Required work: The expected output is each line below containing "area", copied in full.

BEGIN

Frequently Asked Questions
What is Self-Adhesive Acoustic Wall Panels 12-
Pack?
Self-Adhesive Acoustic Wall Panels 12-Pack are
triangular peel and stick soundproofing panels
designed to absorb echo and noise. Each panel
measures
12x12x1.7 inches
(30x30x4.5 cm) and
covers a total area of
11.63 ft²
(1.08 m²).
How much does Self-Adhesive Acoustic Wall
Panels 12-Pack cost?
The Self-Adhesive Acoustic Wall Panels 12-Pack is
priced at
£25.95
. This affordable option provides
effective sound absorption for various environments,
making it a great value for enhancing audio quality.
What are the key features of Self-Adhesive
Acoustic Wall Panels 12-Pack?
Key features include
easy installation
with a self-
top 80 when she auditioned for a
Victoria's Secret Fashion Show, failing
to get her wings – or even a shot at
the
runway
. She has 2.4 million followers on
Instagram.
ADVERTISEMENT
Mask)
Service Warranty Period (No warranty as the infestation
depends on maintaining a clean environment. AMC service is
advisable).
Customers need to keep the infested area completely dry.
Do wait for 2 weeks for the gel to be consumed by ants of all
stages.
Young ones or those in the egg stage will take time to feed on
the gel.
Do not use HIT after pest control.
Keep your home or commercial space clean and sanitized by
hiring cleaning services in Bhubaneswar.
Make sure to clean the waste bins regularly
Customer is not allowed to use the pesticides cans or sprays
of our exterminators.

END
BEGIN

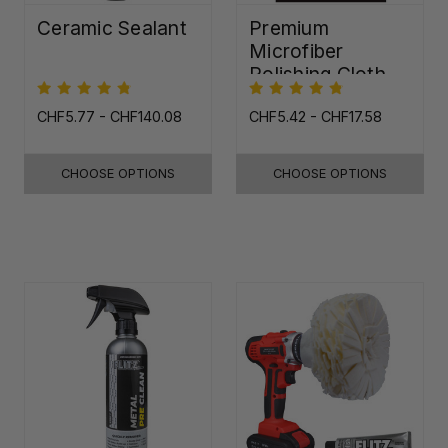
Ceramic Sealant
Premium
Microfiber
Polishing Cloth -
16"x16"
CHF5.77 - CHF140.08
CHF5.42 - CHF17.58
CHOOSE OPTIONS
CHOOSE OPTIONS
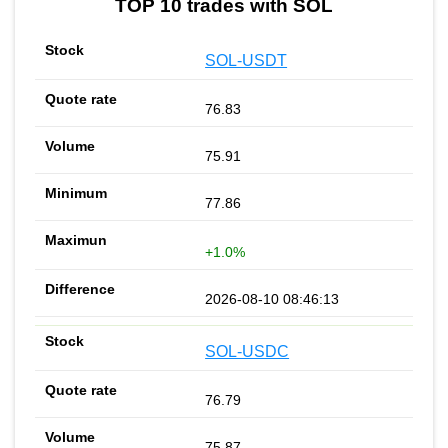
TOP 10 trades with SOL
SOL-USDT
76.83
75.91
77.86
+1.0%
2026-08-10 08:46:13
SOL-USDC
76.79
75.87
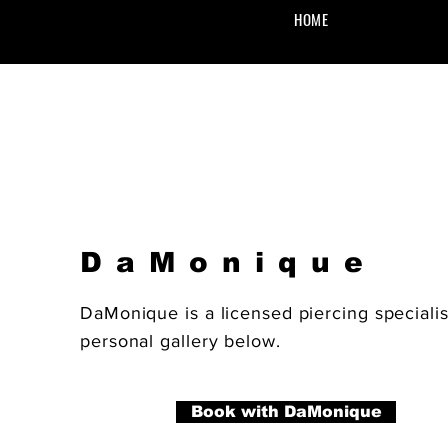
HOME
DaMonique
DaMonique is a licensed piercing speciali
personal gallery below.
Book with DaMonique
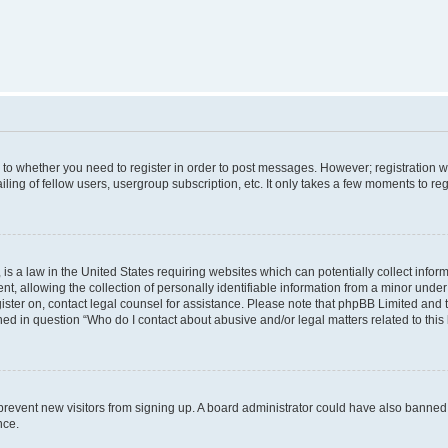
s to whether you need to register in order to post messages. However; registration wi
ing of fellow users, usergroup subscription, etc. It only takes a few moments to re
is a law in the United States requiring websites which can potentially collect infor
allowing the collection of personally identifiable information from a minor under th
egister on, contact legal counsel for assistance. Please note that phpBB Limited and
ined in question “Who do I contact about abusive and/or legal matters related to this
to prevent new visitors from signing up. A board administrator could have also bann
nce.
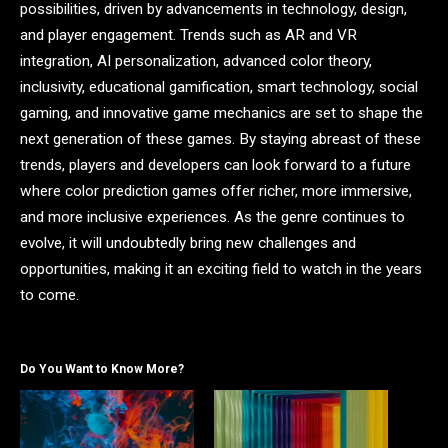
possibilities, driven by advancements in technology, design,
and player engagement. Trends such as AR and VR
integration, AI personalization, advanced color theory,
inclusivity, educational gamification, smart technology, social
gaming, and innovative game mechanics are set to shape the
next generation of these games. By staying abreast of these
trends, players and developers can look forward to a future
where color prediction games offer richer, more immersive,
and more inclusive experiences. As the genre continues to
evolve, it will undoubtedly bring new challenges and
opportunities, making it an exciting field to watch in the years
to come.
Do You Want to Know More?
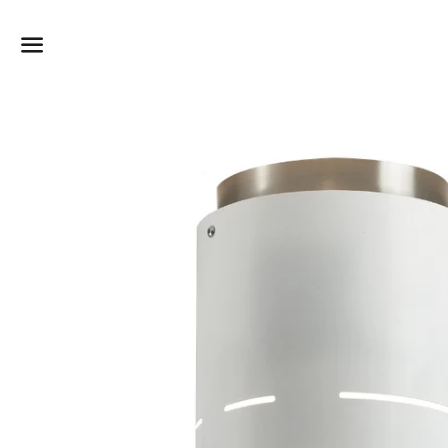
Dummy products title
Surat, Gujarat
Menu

END

Result of the exercise:
covers a total area of
Customers need to keep the infested area completely dry.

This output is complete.